Huggingface_Hub to Import IMPERENCECLIENT CLIENT = ISMERENCECLIENT (
-PROVIDER = “FAL-AI”,
+ Provider = “Replicate”,
api_key = “xxxxxxxxxxxxxxxxxxxxxxxxxxxxxxxxxxxxxxxxxxxxxxxxxxxxxxxxxxxxxxxxxxxxxxxxxxxxxxxxxxxxxxxxxxxxxxxxxxxxxxxxxxxx
From JS using @huggingface/Inceration
Import { hfinference } from “@Huggingface/Inference”;
consist Client = new hfinference(“XXXXXXXXXXXXXXXXXXXXXXXXXXXXXXXXXXXXXXXXXXXXXXXXXXXXXXXXXXXXXXXXXXXXXXXXXXXXXXXXXXXXXXXXXXXXXXXXXXXXXXXXXXXXXXXXXXXXXXXXXXXXXXXXXXXXXXXXXXXXXXXXXXXXXXXXXXXXXXXXXXXXXXXXXXXXXXXXXXXXXXXXXXXXXXXXXXXXX);
consist ChatCompletation = wait client.ChatCompletion({{
Model: “Deepseek-AI/Deepseek-R1”,,
message: ({
role: “user”,,
content: “What is the capital of France?”
}),
Provider: “together”,,
max_tokens: 500
});
console。log(ChatCompletion.Choice(0)message);
From the http call
Huggingface.co can be called directly to expose the routing proxy under the domain. For example, it is very useful for Openai compatible APIs. URL can be exchanged as a base URL: https: //huggingface.co/api/inference-proxy/ {: Provider}.
The method of using Sambanova to call LLAMA-3.3-70B-Instruct as a reasoning provider via CURL is as follows:
curl ‘https://huggingface.co/api/inference-proxy/sambanova/v1/chat/completions’ \ -H ‘Approval: Bearer xxxxxxxxxxxxxxxxx’ \ -H ‘Content-Type: Application/json’ \ – data ‘{
“Model”: “Metalama /llama-3.3-70B-Instruct”,
“message”:(
{
“Role”: “User”,
“Content”: “What is the capital of France?”
}
), …
“Max_tokens”: 500,
“Stream”: Fake
} ‘
Claim
In the case of a direct request, that is, when a key is used from a reasoning provider, a corresponding provider is charged. For example, if you use the AI key together, you will be charged in the AI account.

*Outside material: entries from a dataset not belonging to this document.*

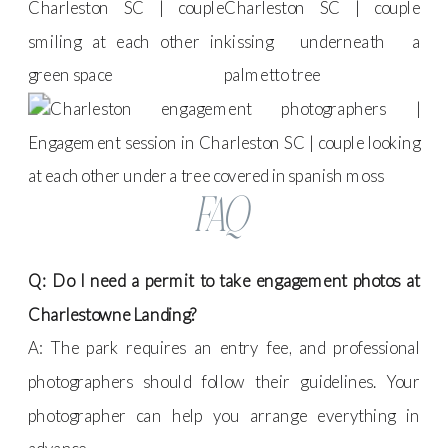
FAQ
Q: Do I need a permit to take engagement photos at
Charlestowne Landing?
A: The park requires an entry fee, and professional
photographers should follow their guidelines. Your
photographer can help you arrange everything in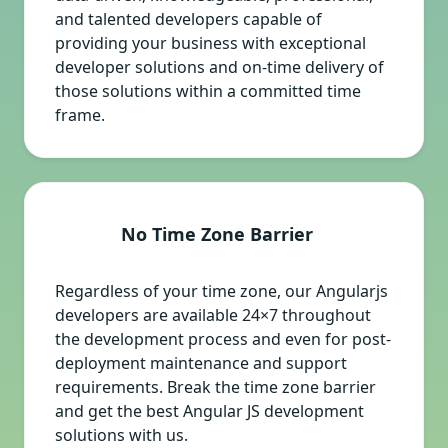
and talented developers capable of
providing your business with exceptional
developer solutions and on-time delivery of
those solutions within a committed time
frame.
No Time Zone Barrier
Regardless of your time zone, our Angularjs
developers are available 24×7 throughout
the development process and even for post-
deployment maintenance and support
requirements. Break the time zone barrier
and get the best Angular JS development
solutions with us.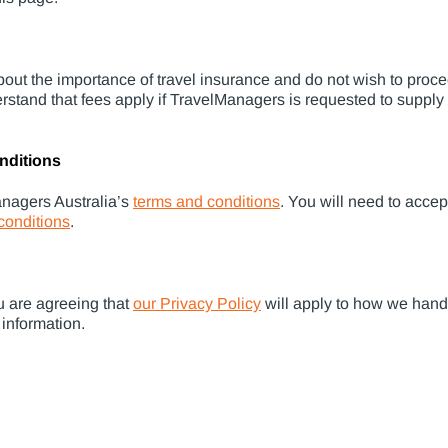
out the importance of travel insurance and do not wish to proc
erstand that fees apply if TravelManagers is requested to supply
nditions
anagers Australia’s
terms and conditions
. You will need to acce
conditions
.
u are agreeing that
our Privacy Policy
will apply to how we hand
 information.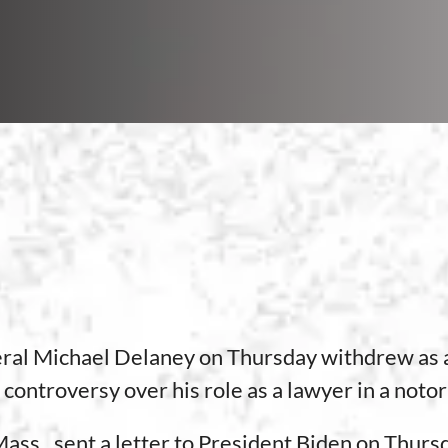
l Michael Delaney on Thursday withdrew as a 
controversy over his role as a lawyer in a notor
ss., sent a letter to President Biden on Thursd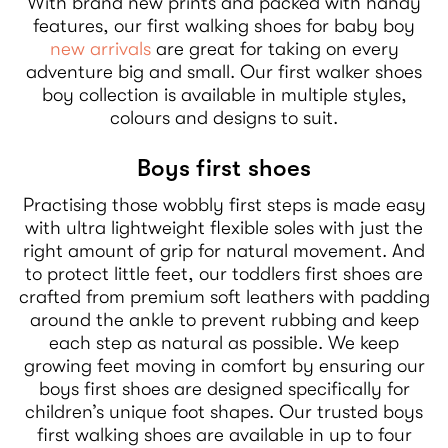
With brand new prints and packed with handy
features, our first walking shoes for baby boy
new arrivals
are great for taking on every
adventure big and small. Our first walker shoes
boy collection is available in multiple styles,
colours and designs to suit.
Boys first shoes
Practising those wobbly first steps is made easy
with ultra lightweight flexible soles with just the
right amount of grip for natural movement. And
to protect little feet, our toddlers first shoes are
crafted from premium soft leathers with padding
around the ankle to prevent rubbing and keep
each step as natural as possible. We keep
growing feet moving in comfort by ensuring our
boys first shoes are designed specifically for
children’s unique foot shapes. Our trusted boys
first walking shoes are available in up to four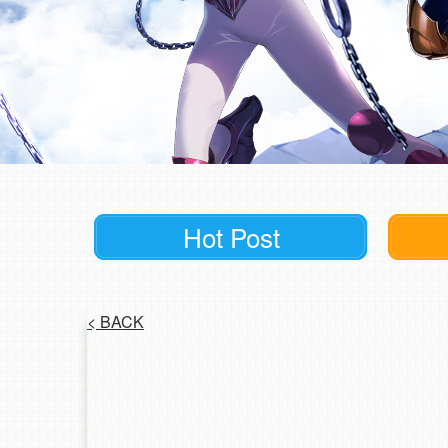
Hot Post
<
BACK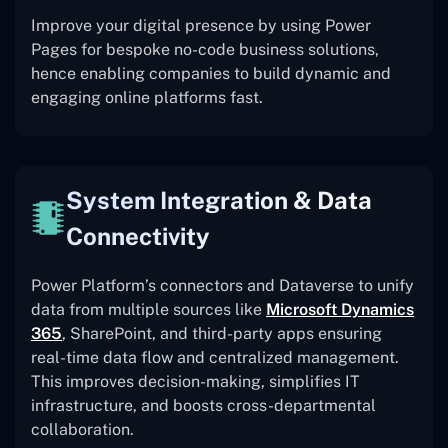
Improve your digital presence by using Power
Pages for bespoke no-code business solutions,
hence enabling companies to build dynamic and
engaging online platforms fast.
System Integration & Data
Connectivity
Power Platform’s connectors and Dataverse to unify
data from multiple sources like
Microsoft Dynamics
365
, SharePoint, and third-party apps ensuring
real-time data flow and centralized management.
This improves decision-making, simplifies IT
infrastructure, and boosts cross-departmental
collaboration.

In the case of a routing request, that is, when authenticated through the hub, only the standard provider API rate is paid. There is no additional markup. Pass the provider’s cost directly. (In the future, we may establish a profit -shared contract with the provider partner.)
Important Memopia users have a dollar -equivalent credits per month. You can use them between providers. 🔥
Please subscribe to the Hugging Face Pro plan to access the reasoning credit, ZEROGPU, Spaces Dev Mode, 20 times the limit.
In addition, we will infer small allocation for sign -in -free users for free, but upgrade to Pro if possible!
Feedback and the next step
We want to get your feedback! https:.